I love fairy tales and love writing stories adapting or subverting their tropes. But one thing you will never find me writing is stories about fairies, or even featuring fairies, because personally I can’t stand them and have no interest in writing about them.
If this may seem odd, consider the difference between a fairy tale and a fairy story. In his essay On Fairy Tales, J.R.R Tolkien defined a fairy tale as a story dealing with the land of faery and mankind’s relationship with it. They often work as cautionary tales about wandering into the realm of the fae and not being able to return to the ‘real’ world.
‘Faery’ is a fairly broad term but it generally refers to what ancient cultures believed was a world parallel to but connected to our own filled with other-worldly creatures. Fairies were one such creature, but not the only ones which were said to inhabit it.
By contrast, Tolkien defined fantasy as something set in an entirely invented world, like his own Middle Earth.
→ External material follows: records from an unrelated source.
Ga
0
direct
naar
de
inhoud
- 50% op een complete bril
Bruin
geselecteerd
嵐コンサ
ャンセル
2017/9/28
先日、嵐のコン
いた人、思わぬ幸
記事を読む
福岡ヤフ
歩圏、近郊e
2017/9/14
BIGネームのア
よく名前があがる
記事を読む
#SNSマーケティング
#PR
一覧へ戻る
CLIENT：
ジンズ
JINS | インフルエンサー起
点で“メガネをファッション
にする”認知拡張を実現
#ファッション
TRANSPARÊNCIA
More authors are making subversions by returning to the fae variety, but what we now call fairies tend to be creatures of fantasy rather than mythology. They tend to be small, humanoid beings, usually with wings and some form of magical powers.
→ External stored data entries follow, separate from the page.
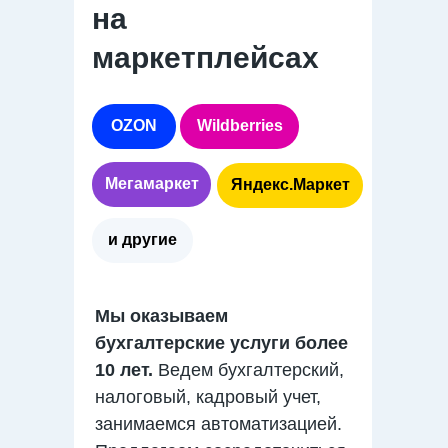
на
маркетплейсах
OZON
Wildberries
Мегамаркет
Яндекс.Маркет
и другие
Мы оказываем
бухгалтерские услуги более
10 лет.
Ведем бухгалтерский,
налоговый, кадровый учет,
занимаемся автоматизацией.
1. Too generic. It’s difficult for me to love any fantasy creature if the author doesn’t do at least something new with it.
2. Too girly. Not that I’m against girly (I’m a big fan of My Little Pony) but so many writers try to make their fairies too saccharine and sweet, which makes me feel like they just vomited glitter all over the page.
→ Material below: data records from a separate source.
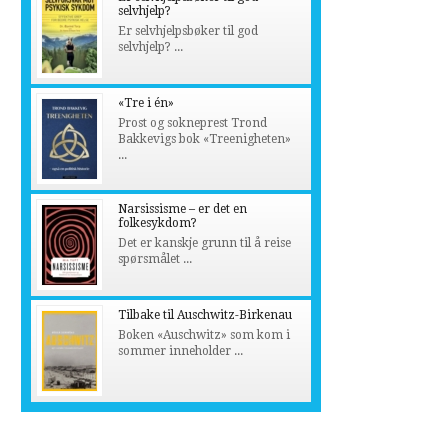
selvhjelp?
Er selvhjelpsbøker til god
selvhjelp? ...
«Tre i én»
Prost og sokneprest Trond
Bakkevigs bok «Treenigheten»
...
Narsissisme – er det en
folkesykdom?
Det er kanskje grunn til å reise
spørsmålet ...
Tilbake til Auschwitz-Birkenau
Boken «Auschwitz» som kom i
sommer inneholder ...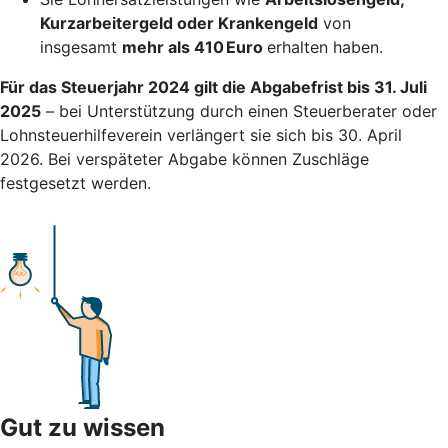
Kurzarbeitergeld oder Krankengeld
von
insgesamt
mehr als 410 Euro
erhalten haben.
Für das Steuerjahr 2024 gilt die Abgabefrist bis 31. Juli
2025
– bei Unterstützung durch einen Steuerberater oder
Lohnsteuerhilfeverein verlängert sie sich bis 30. April
2026. Bei verspäteter Abgabe können Zuschläge
festgesetzt werden.
Gut zu wissen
3. Too bitchy. I guess this is supposed to be a subversion of the girly variety, but it tends to come across to me as making them overly mean for no real reason.
This doesn’t mean that I hate all stories with fairies, however. I like the weather fairies in A Tiny Snow Fairy Sugar and the sweets spirits in Yumeiro Pâtissière since despite being overly cutsy, they were still different than the standard fare and their story arcs were just as strong and significant as those of their human friends.
By far my favourite fairies in any form of fiction were the three good fairies – Flora, Fauna, and Merryweather – in Disney’s version of Sleeping Beauty. This is because they were well-rounded, funny, and interesting characters, in fact they were far more heroic than the incredibly bland and useless titular character.
While their magical powers were fairly generic and the film does rely upon incredibly black and white ideas of good and evil, the three of them avoided being either too girly or too bitchy by becoming developed characters rather than fairy archetypes. They had positive and negative qualities, they created some of the best comedy that’s ever been seen in a Disney film, they were loving to Aurora despite her complete lack of a personality, and when the time came to it they were completely badass. Really, the King and Queen should have given control of the kingdom to them at the end, since they were the only ones who had any sense (destroying all the spinning wheels in the kingdom both destroyed the economy and left everyone naked, your majesty).
The villainess Maleficent is also technically a fairy (which is why the re-make made her more like the fae variety) but also greatly different than most ‘bad’ fairies in fiction. True her motivation is for incredibly petty reasons, only because she wasn’t invited to a party, but she is still one of the most memorable villains that Disney has ever made. Even sixty years later, she is still the benchmark against which all other animated villains are measured. The strong characterisation of both the good and evil fairies is what makes Sleeping Beauty into both a fairy tale and a good story about fairies.